The number of people receiving the diagnosis is increasing. New 2017 guidelines from the American Health Association define a normal blood pressure of 130/80 mmHg, down from the previously accepted level of 140/90 mmHg. If these guidelines are widely applied, estimates are that an additional 30 million adults in the United States would now qualify as having high blood pressure. Other organizations, such as the American Association of Family Physicians, however, do not support this number. In 2010, the Institute of Medicine labeled high blood pressure “a neglected disease” and called for comprehensive strategies to improve prevention and treatment.
Managing Hypertension with an Integrative Health Approach
To help sort through the confusion, we provided a list of ways to help keep your blood pressure under control and your health intact.
This list focuses on the use of integrative health, a combination of medication, complementary approaches, and self-care to manage hypertension and potentially reverse this chronic condition. Just make sure you involve your health care provider in any changes you make.
- Diet: Hundreds of studies attest to the significant benefits of diet on blood pressure. The Dietary Approaches to Stop Hypertension (DASH) diet is the most tested and practical of the dietary approaches. It’s not really a diet, per se, but a way of eating specifically designed for those with hypertension. While similar to any form of healthy eating, it also includes a greater emphasis on magnesium and calcium, both of which have been shown to reduce blood pressure, as well as reduce sodium. It requires no special foods, just meeting daily and weekly nutritional goals.

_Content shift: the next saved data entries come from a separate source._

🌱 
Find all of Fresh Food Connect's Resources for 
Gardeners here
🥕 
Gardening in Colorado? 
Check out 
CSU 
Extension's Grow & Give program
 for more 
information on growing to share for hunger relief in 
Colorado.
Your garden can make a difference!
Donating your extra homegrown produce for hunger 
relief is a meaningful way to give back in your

- Stress Reduction: Stress, both acute and chronic, contributes to high blood pressure by ramping up the sympathetic nervous system, which contributes to the fight-or-flight reaction, including increased heart rate and the release of inflammatory stress hormones such as cortisol. Thus, I recommend relaxation techniques like guided imagery.

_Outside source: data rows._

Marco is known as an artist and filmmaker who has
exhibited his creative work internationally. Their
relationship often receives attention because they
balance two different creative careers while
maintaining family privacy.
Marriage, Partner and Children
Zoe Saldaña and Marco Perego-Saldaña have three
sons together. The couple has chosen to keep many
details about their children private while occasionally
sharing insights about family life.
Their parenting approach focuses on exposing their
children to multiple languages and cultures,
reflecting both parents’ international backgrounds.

- Exercise: Put simply, exercise improves hypertension. Indeed, there is just no substitute for physical activity when it comes to blood pressure control. Numerous studies attest to the benefits of regular physical exercise on blood pressure. The benefits appear to be related to the effects exercise has on nitric oxide production, which helps dilate blood vessels, and through the production of anti-oxidants, protects against damaging oxidative stress. Exercise also reduces levels of inflammatory chemicals that can further damage blood vessels.

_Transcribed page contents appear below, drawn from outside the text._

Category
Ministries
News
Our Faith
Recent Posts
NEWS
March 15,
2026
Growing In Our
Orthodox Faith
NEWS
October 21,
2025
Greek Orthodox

- Acupuncture: Studies are mixed on acupuncture, but one analysis of two randomized clinical trials comparing real acupuncture to sham acupuncture, both coupled with anti-hypertensive medication, found that acupuncture plus medication was more effective at reducing blood pressure than medication alone, with an average 7.5 mmHg drop in systolic blood pressure and 4.2 mmHg drop in diastolic blood pressure. A pilot study at the University of California, Irvine, found that electrical stimulation of 8 acupoints (the Longhurst points) weekly for 8 weeks and then just monthly could produce durable reductions in blood pressure for many people. However, we need more research on this non-drug approach to hypertension.
- Massage: Several studies point to the beneficial effects of massage on blood pressure. In one, 10 women with hypertension (ages 60 to 68) who were taking anti-hypertensive medication received a two-hour massage every day for 10 days. Their average systolic and diastolic blood pressures dropped by several points each day, for an average decline of 6.8 percent in systolic pressure and more than 10 percent in diastolic pressure. Researchers suspect the effects are due to the increase in blood and lymph flow massage creates, which reduces strain on the heart.